SOURCE DATA: Begin

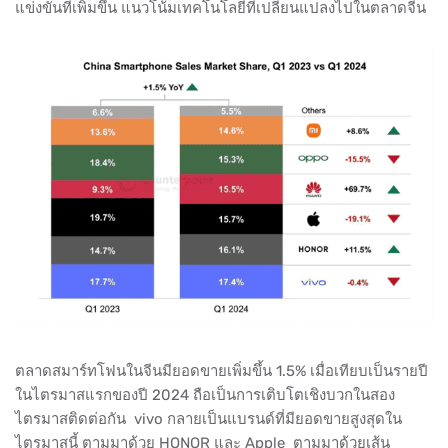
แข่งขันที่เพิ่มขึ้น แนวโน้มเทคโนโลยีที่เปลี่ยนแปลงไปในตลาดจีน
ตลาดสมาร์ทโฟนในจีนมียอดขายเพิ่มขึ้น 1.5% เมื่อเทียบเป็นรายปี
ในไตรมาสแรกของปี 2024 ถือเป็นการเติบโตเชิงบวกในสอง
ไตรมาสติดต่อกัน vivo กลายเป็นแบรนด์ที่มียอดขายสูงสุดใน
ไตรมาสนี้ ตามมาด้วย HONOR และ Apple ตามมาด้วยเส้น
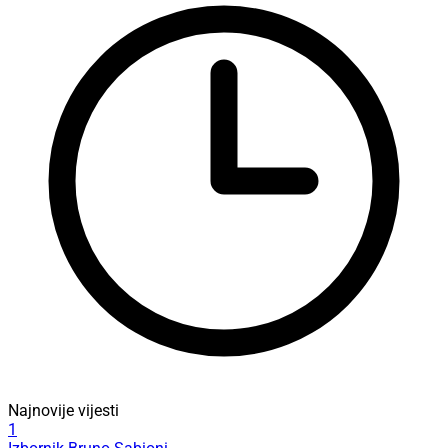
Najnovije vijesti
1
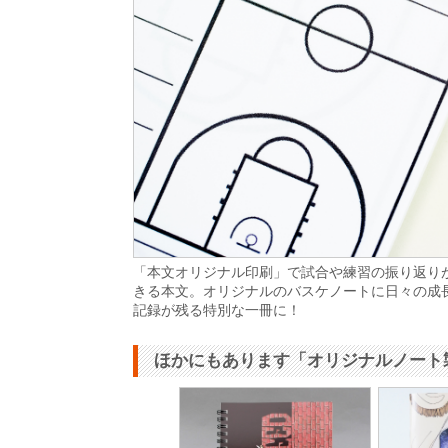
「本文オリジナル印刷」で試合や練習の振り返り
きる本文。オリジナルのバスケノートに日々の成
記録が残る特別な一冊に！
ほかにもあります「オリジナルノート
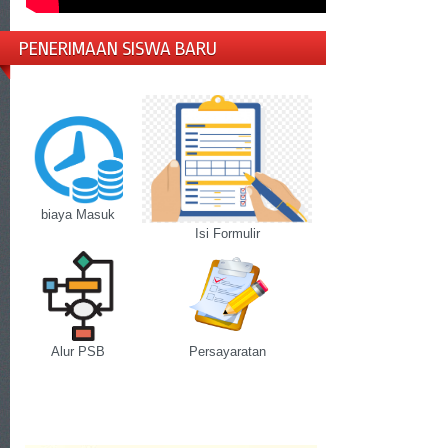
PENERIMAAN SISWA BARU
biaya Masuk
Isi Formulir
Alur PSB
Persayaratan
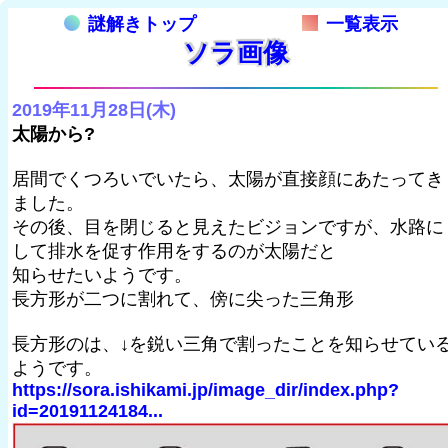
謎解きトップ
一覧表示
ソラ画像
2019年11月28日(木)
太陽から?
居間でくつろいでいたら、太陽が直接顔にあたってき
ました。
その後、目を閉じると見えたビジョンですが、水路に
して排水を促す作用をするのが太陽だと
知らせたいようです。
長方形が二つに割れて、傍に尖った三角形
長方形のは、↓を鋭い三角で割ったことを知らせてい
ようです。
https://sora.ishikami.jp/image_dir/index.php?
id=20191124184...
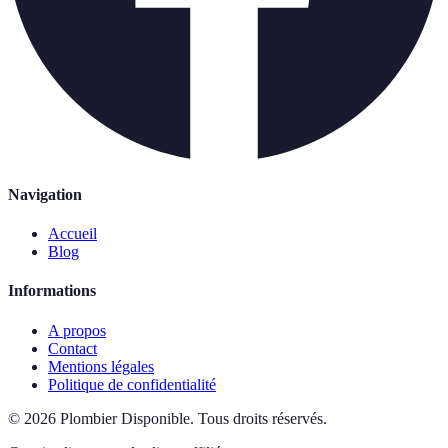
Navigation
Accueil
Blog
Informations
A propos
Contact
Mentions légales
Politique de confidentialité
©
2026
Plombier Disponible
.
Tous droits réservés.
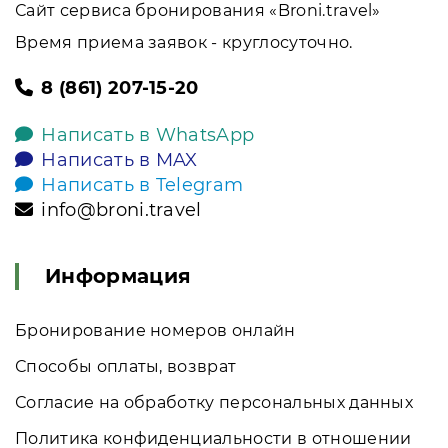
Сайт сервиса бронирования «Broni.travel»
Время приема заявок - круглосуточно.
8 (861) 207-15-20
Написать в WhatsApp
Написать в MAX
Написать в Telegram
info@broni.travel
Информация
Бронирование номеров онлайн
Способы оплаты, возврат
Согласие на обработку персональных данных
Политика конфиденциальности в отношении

SOURCE DATA: End

PROBLEM -> Each record above is to be written out exactly; the pictures are not.

RESULT OF THIS TASK ->
แข่งขันที่เพิ่มขึ้น แนวโน้มเทคโนโลยีที่เปลี่ยนแปลงไปในตลาดจีน
ตลาดสมาร์ทโฟนในจีนมียอดขายเพิ่มขึ้น 1.5% เมื่อเทียบเป็นรายปี
ในไตรมาสแรกของปี 2024 ถือเป็นการเติบโตเชิงบวกในสอง
ไตรมาสติดต่อกัน vivo กลายเป็นแบรนด์ที่มียอดขายสูงสุดใน
ไตรมาสนี้ ตามมาด้วย HONOR และ Apple ตามมาด้วยเส้น
Najnovije vijesti
1
「本文オリジナル印刷」で試合や練習の振り返り
きる本文。オリジナルのバスケノートに日々の成
記録が残る特別な一冊に！
ほかにもあります「オリジナルノート
PENERIMAAN SISWA BARU
biaya Masuk
Isi Formulir
Alur PSB
Persayaratan
謎解きトップ
一覧表示
ソラ画像
2019年11月28日(木)
太陽から?
居間でくつろいでいたら、太陽が直接顔にあたってき
ました。
その後、目を閉じると見えたビジョンですが、水路に
して排水を促す作用をするのが太陽だと
知らせたいようです。
長方形が二つに割れて、傍に尖った三角形
長方形のは、↓を鋭い三角で割ったことを知らせてい
ようです。
https://sora.ishikami.jp/image_dir/index.php?
id=20191124184...
Navigation
Accueil
Blog
Informations
A propos
Contact
Mentions légales
Politique de confidentialité
©
2026
Plombier Disponible
.
Tous droits réservés.
Сайт сервиса бронирования «Broni.travel»
Время приема заявок - круглосуточно.
8 (861) 207-15-20
Написать в WhatsApp
Написать в MAX
Написать в Telegram
info@broni.travel
Информация
Бронирование номеров онлайн
Способы оплаты, возврат
Согласие на обработку персональных данных
Политика конфиденциальности в отношении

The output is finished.